Unnamed: 0,Neighborhood,Venue Category,Venue,Zip Code,Population,Total Venue,Pop/Venue
441,Visitacion Valley/Sunnydale,Mexican,9,94134,43074,49,879.06
450,Visitacion Valley/Sunnydale,Vietnamese,5,94134,43074,49,879.06
447,Visitacion Valley/Sunnydale,Southern / Soul Food,4,94134,43074,49,879.06
440,Visitacion Valley/Sunnydale,Latin American,4,94134,43074,49,879.06
429,Visitacion Valley/Sunnydale,Asian,3,94134,43074,49,879.06
442,Visitacion Valley/Sunnydale,New American,2,94134,43074,49,879.06
448,Visitacion Valley/Sunnydale,Sushi,2,94134,43074,49,879.06
435,Visitacion Valley/Sunnydale,Hunan,2,94134,43074,49,879.06
437,Visitacion Valley/Sunnydale,Italian,2,94134,43074,49,879.06
428,Visitacion Valley/Sunnydale,American,2,94134,43074,49,879.06


#### Restaurant type in Visitacion Valley/Sunnydale:
- A Chinese restaurant could be a good idea in the area, if you look at the population data frame, Chinese represents 41% of the population while we have only one Chinese restaurant in the area.
- Filipino could also be a possiblity here, given the size of the population and the fact that there's only one Filipino restaurant in the area.

### Conclusion:
More data would be necessary to make a precise recommendation, it would be also interesting to see the rent price in each area, so we could estimate how expensive it would be to have a restaurant in each area.
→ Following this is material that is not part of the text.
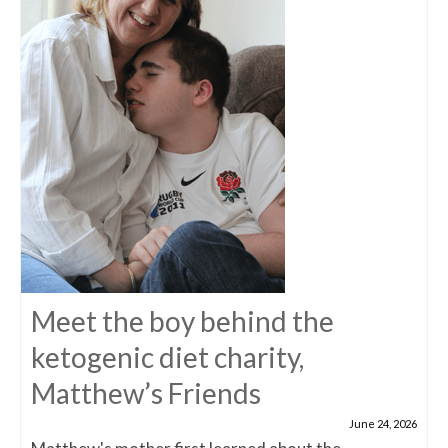
Meet the boy behind the
ketogenic diet charity,
Matthew’s Friends
June 24, 2026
Another point is that we don't have all the data, the API limits to 100 venues per call, therefore, it's possible that the data is not complete.

Also, the population data is based off people who resides in the area, therefore, it's possible that during the day the distribution is different. Downtown areas will be busier during the week and it's important to know exactly what type of restaurant we are trying to create. 

Regardless, I think that this is already good for my friend, he will be happy with my suggestions.